»»
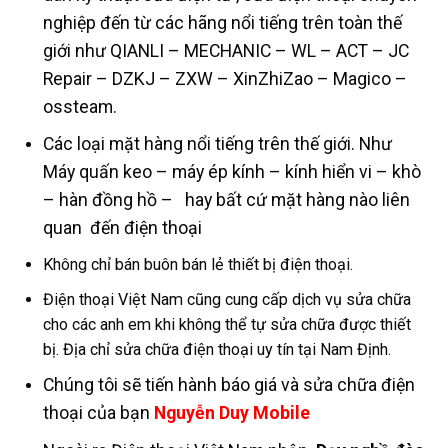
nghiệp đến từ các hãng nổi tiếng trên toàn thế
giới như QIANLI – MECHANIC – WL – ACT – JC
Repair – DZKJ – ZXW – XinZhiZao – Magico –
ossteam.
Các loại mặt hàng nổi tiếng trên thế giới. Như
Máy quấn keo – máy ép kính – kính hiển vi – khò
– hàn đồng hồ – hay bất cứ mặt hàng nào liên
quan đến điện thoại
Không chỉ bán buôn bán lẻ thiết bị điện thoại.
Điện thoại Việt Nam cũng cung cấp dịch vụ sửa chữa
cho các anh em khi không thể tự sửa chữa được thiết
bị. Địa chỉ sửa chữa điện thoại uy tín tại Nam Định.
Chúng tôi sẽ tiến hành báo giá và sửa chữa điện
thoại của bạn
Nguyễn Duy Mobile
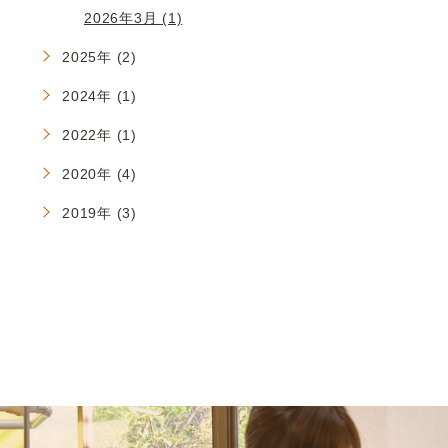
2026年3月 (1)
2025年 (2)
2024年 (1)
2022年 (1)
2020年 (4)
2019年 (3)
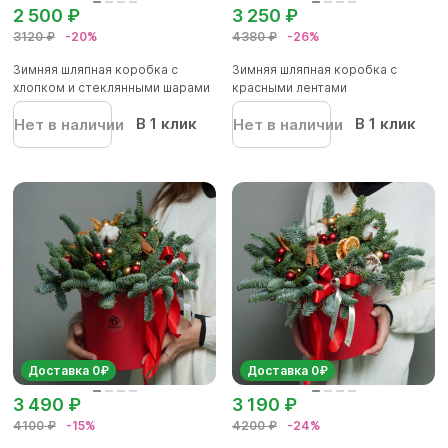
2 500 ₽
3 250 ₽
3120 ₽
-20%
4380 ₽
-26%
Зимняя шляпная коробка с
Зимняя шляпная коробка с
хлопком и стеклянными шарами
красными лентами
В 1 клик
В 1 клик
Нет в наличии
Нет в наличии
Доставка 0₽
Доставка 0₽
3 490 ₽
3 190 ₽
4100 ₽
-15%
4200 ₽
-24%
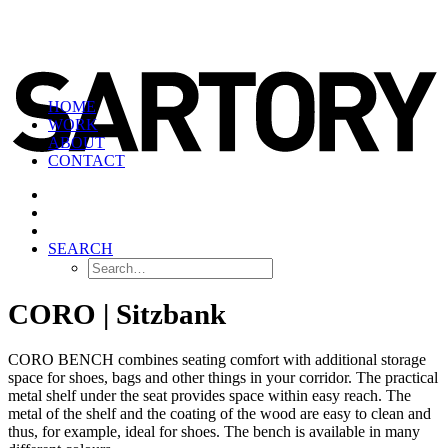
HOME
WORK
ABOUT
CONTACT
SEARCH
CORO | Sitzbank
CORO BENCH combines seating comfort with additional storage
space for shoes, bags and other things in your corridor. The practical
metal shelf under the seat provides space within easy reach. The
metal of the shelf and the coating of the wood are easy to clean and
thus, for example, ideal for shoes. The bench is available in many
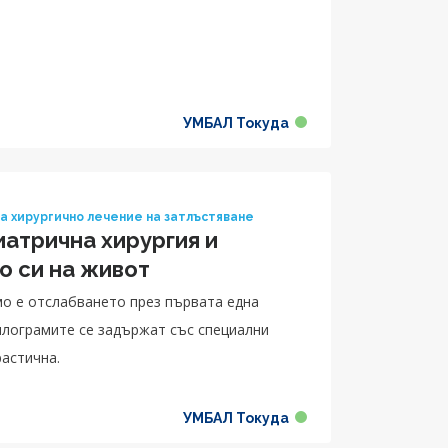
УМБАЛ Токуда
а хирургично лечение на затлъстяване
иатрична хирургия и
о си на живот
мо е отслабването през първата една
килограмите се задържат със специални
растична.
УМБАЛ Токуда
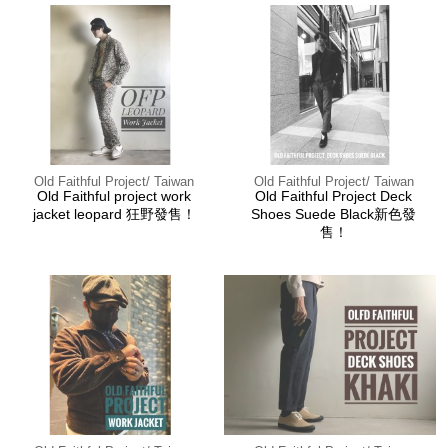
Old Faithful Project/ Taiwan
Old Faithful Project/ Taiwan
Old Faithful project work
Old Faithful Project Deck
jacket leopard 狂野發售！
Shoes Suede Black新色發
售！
««
»»
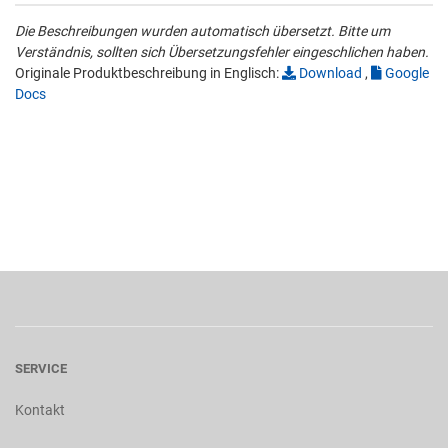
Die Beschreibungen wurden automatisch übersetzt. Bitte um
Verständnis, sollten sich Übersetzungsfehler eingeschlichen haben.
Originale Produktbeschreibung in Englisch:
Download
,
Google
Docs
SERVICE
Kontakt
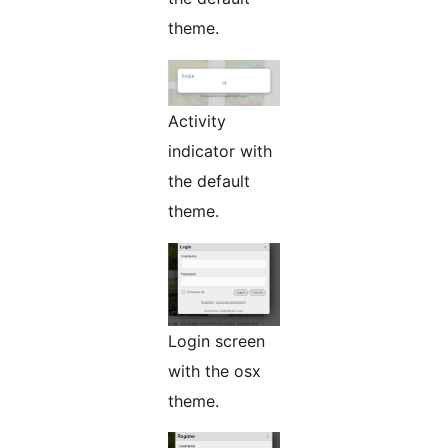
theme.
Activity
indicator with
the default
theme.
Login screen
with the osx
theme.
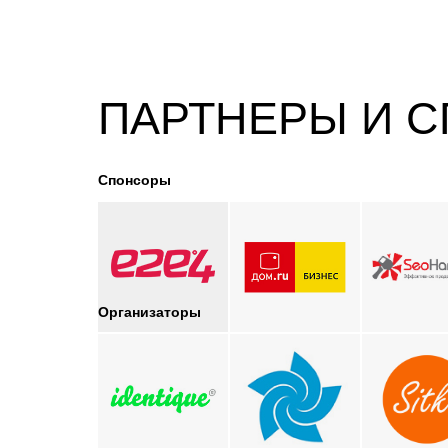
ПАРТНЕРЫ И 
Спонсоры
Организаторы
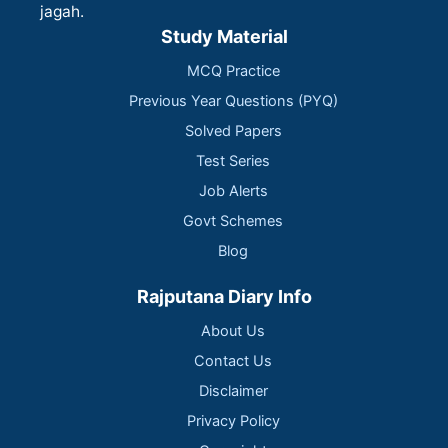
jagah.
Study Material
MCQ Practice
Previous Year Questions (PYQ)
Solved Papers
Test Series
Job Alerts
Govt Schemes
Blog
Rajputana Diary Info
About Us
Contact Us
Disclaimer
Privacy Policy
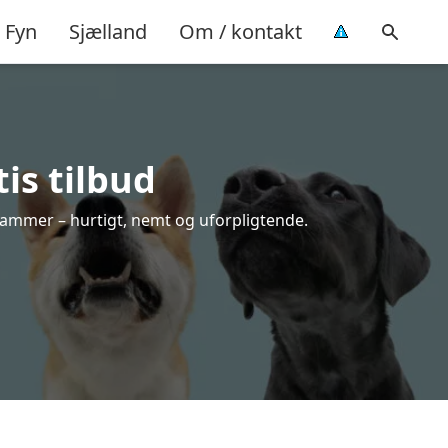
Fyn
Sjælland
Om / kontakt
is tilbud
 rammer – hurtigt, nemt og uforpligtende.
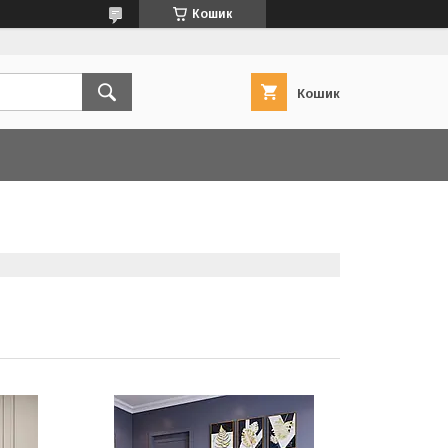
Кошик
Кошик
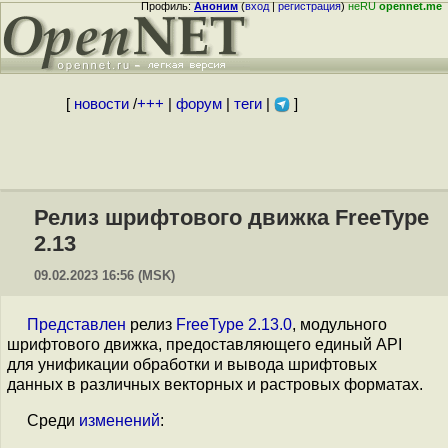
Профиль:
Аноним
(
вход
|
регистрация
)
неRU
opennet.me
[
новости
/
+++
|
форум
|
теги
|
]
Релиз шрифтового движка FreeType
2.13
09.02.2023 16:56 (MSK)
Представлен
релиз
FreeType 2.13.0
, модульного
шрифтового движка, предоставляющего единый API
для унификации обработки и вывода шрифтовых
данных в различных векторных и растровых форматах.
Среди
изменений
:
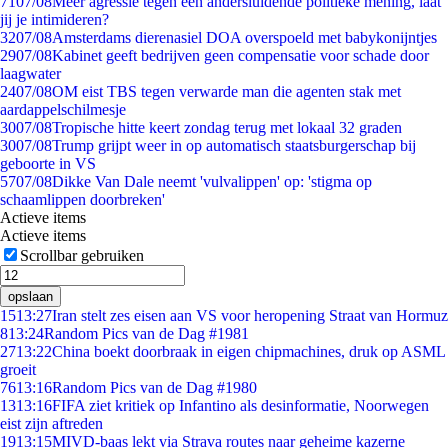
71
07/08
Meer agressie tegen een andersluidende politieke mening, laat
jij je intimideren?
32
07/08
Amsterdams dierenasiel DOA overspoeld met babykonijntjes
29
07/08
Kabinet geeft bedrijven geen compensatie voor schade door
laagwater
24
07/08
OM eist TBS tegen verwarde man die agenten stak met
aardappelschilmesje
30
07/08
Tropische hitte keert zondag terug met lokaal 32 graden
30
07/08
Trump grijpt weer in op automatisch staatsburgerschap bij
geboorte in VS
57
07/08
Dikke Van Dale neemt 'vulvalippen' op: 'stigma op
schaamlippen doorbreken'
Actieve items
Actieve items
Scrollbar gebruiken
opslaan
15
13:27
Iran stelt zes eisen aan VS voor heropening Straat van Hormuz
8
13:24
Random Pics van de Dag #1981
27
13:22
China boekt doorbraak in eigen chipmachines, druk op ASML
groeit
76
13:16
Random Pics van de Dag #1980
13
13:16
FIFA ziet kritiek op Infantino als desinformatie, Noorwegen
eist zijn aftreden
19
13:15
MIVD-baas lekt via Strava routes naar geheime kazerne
««
**Directions**.
Could you restate word for word the lines above, from the one that contains "jij je intimideren?" through the one that contains "Trump grijpt weer", and no others?

**Task answer**.
jij je intimideren?
32
07/08
Amsterdams dierenasiel DOA overspoeld met babykonijntjes
29
07/08
Kabinet geeft bedrijven geen compensatie voor schade door
laagwater
24
07/08
OM eist TBS tegen verwarde man die agenten stak met
aardappelschilmesje
30
07/08
Tropische hitte keert zondag terug met lokaal 32 graden
30
07/08
Trump grijpt weer in op automatisch staatsburgerschap bij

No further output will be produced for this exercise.